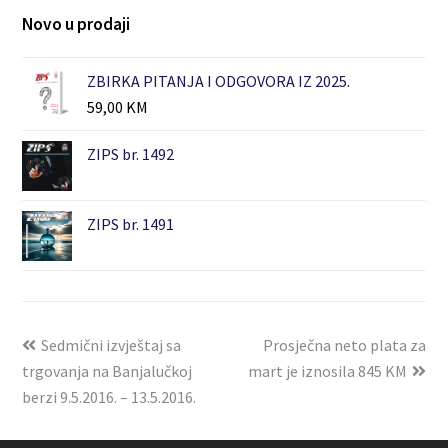
Novo u prodaji
ZBIRKA PITANJA I ODGOVORA IZ 2025.
59,00
KM
ZIPS br. 1492
ZIPS br. 1491
Sedmični izvještaj sa
Prosječna neto plata za
trgovanja na Banjalučkoj
mart je iznosila 845 KM
berzi 9.5.2016. – 13.5.2016.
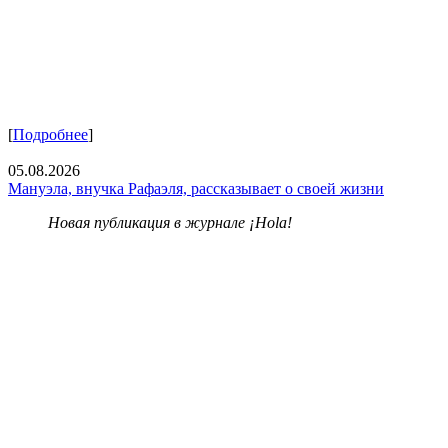
[
Подробнее
]
05.08.2026
Мануэла, внучка Рафаэля, рассказывает о своей жизни
Новая публикация в журнале ¡Hola!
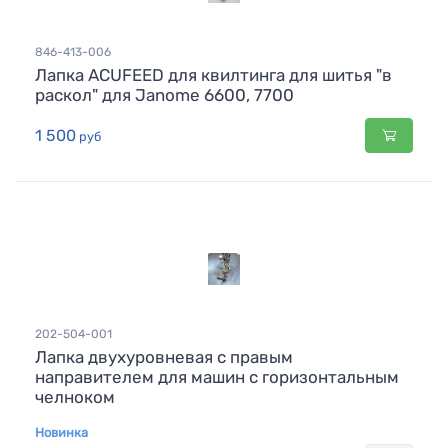
846-413-006
Лапка ACUFEED для квилтинга для шитья "в
раскол" для Janome 6600, 7700
1 500
руб
202-504-001
Лапка двухуровневая с правым
направителем для машин с горизонтальным
челноком
Новинка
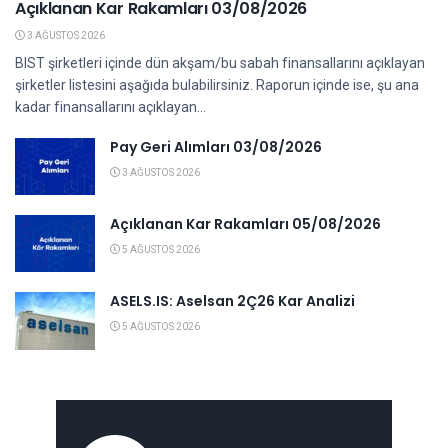
Açıklanan Kar Rakamları 03/08/2026
3 AĞUSTOS 2026
BIST şirketleri içinde dün akşam/bu sabah finansallarını açıklayan
şirketler listesini aşağıda bulabilirsiniz. Raporun içinde ise, şu ana
kadar finansallarını açıklayan...
Pay Geri Alımları 03/08/2026
3 AĞUSTOS 2026
Açıklanan Kar Rakamları 05/08/2026
5 AĞUSTOS 2026
ASELS.IS: Aselsan 2Ç26 Kar Analizi
5 AĞUSTOS 2026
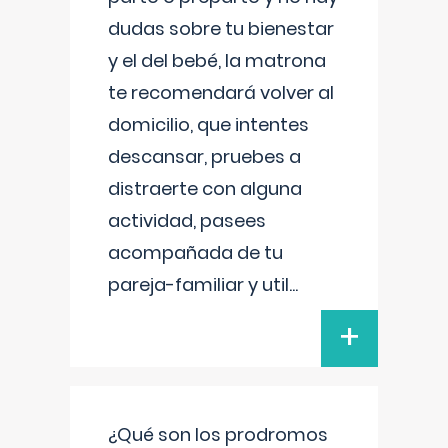
dudas sobre tu bienestar
y el del bebé, la matrona
te recomendará volver al
domicilio, que intentes
descansar, pruebes a
distraerte con alguna
actividad, pasees
acompañada de tu
pareja-familiar y util
...
+
¿Qué son los prodromos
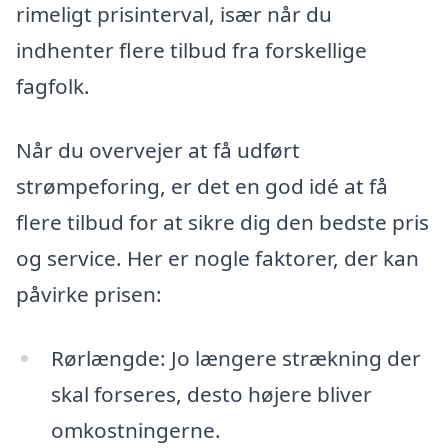
rimeligt prisinterval, især når du
indhenter flere tilbud fra forskellige
fagfolk.
Når du overvejer at få udført
strømpeforing, er det en god idé at få
flere tilbud for at sikre dig den bedste pris
og service. Her er nogle faktorer, der kan
påvirke prisen:
Rørlængde: Jo længere strækning der
skal forseres, desto højere bliver
omkostningerne.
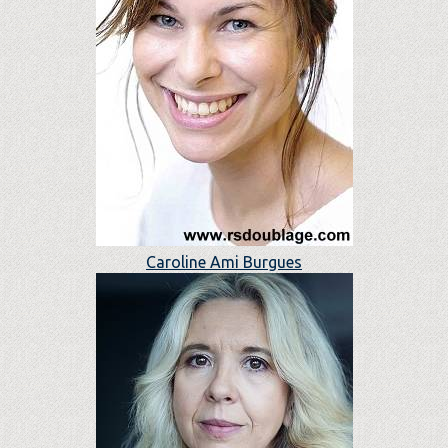
Caroline Ami Burgues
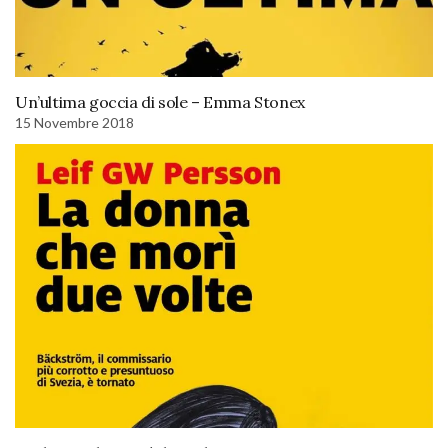
Un’ultima goccia di sole – Emma Stonex
15 Novembre 2018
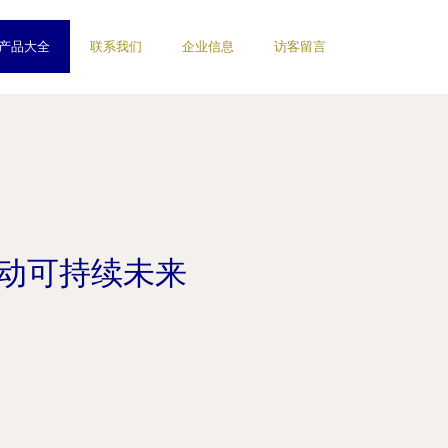
产品大全
联系我们
企业信息
访客留言
驱动可持续未来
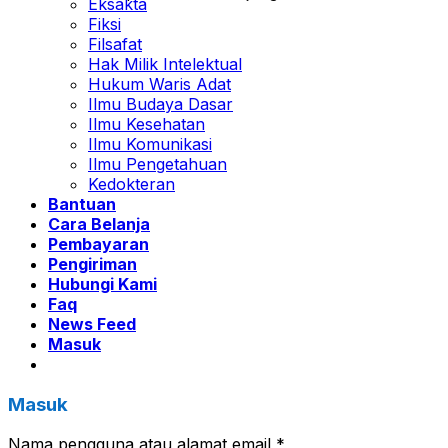
Eksakta
Fiksi
Filsafat
Hak Milik Intelektual
Hukum Waris Adat
Ilmu Budaya Dasar
Ilmu Kesehatan
Ilmu Komunikasi
Ilmu Pengetahuan
Kedokteran
Bantuan
Cara Belanja
Pembayaran
Pengiriman
Hubungi Kami
Faq
News Feed
Masuk
Masuk
Nama pengguna atau alamat email
*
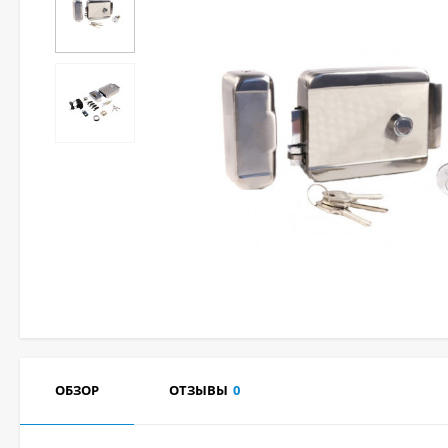
ОБЗОР
ОТЗЫВЫ
0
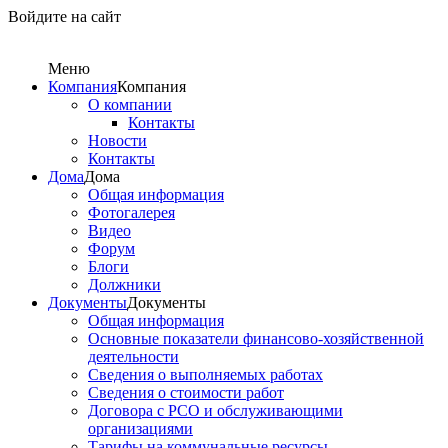
Войдите на сайт
Меню
Компания
Компания
О компании
Контакты
Новости
Контакты
Дома
Дома
Общая информация
Фотогалерея
Видео
Форум
Блоги
Должники
Документы
Документы
Общая информация
Основные показатели финансово-хозяйственной
деятельности
Сведения о выполняемых работах
Сведения о стоимости работ
Договора с РСО и обслуживающими
организациями
Тарифы на коммунальные ресурсы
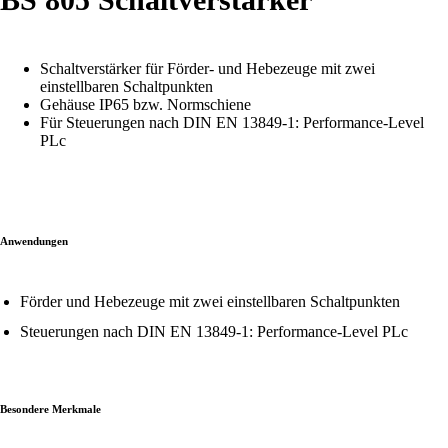
Schaltverstärker für Förder- und Hebezeuge mit zwei
einstellbaren Schaltpunkten
Gehäuse IP65 bzw. Normschiene
Für Steuerungen nach DIN EN 13849-1: Performance-Level
PLc
Anwendungen
Förder und Hebezeuge mit zwei einstellbaren Schaltpunkten
Steuerungen nach DIN EN 13849-1: Performance-Level PLc
Besondere Merkmale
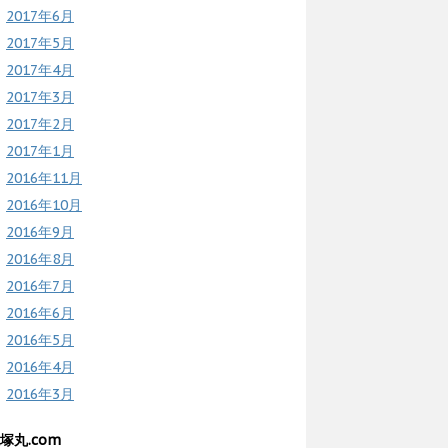
2017年6月
2017年5月
2017年4月
2017年3月
2017年2月
2017年1月
2016年11月
2016年10月
2016年9月
2016年8月
2016年7月
2016年6月
2016年5月
2016年4月
2016年3月
塚丸.com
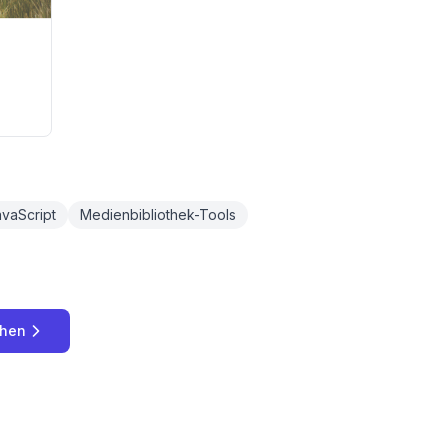
vaScript
Medienbibliothek-Tools
chen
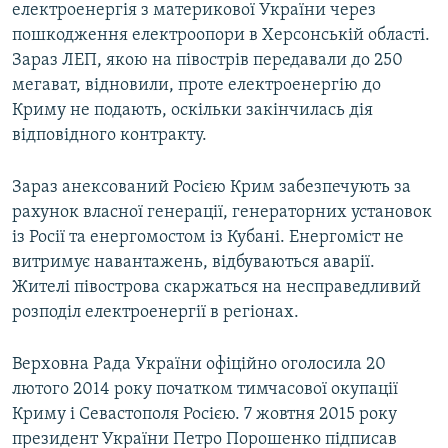
електроенергія з материкової України через
пошкодження електроопори в Херсонській області.
Зараз ЛЕП, якою на півострів передавали до 250
мегават, відновили, проте електроенергію до
Криму не подають, оскільки закінчилась дія
відповідного контракту.
Зараз анексований Росією Крим забезпечують за
рахунок власної генерації, генераторних установок
із Росії та енергомостом із Кубані. Енергоміст не
витримує навантажень, відбуваються аварії.
Жителі півострова скаржаться на несправедливий
розподіл електроенергії в регіонах.
Верховна Рада України офіційно оголосила 20
лютого 2014 року початком тимчасової окупації
Криму і Севастополя Росією. 7 жовтня 2015 року
президент України Петро Порошенко підписав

◆ WHAT YOU SHOULD DO
Go through the material and copy every line in which the word "Steuerungen" occurs.

◆ RESULT FOR THIS EXERCISE
Für Steuerungen nach DIN EN 13849-1: Performance-Level
Steuerungen nach DIN EN 13849-1: Performance-Level PLc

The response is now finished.